| Dataset excerpts |
- - - - -

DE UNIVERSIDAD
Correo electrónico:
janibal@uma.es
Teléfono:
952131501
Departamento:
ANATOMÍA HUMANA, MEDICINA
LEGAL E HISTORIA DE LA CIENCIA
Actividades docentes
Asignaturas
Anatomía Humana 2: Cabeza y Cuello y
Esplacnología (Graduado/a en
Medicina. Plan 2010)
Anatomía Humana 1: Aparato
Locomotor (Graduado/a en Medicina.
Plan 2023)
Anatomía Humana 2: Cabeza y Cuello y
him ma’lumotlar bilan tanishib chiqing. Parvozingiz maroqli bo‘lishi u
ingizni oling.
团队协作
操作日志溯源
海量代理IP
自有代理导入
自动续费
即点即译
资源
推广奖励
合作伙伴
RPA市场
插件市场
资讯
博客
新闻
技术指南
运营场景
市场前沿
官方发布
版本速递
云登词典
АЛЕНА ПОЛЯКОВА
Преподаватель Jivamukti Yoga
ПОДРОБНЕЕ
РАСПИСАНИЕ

- - - - -

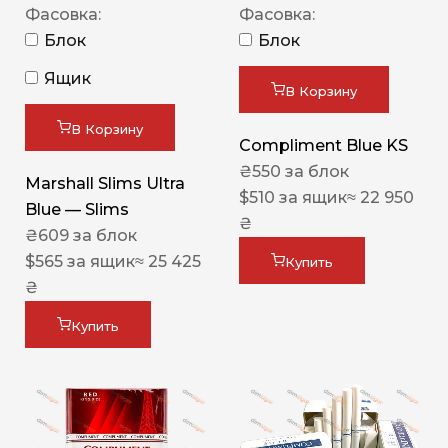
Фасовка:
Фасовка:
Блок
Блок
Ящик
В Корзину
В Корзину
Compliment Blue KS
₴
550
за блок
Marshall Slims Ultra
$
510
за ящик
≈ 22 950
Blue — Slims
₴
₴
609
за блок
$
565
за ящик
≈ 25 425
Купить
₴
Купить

- - - - -

Beginning at the line above with "DE UNIVERSIDAD" and finishing at the line with "Medicina. Plan 2010)", return each line exactly and return nothing else.

| Answer |
DE UNIVERSIDAD
Correo electrónico:
janibal@uma.es
Teléfono:
952131501
Departamento:
ANATOMÍA HUMANA, MEDICINA
LEGAL E HISTORIA DE LA CIENCIA
Actividades docentes
Asignaturas
Anatomía Humana 2: Cabeza y Cuello y
Esplacnología (Graduado/a en
Medicina. Plan 2010)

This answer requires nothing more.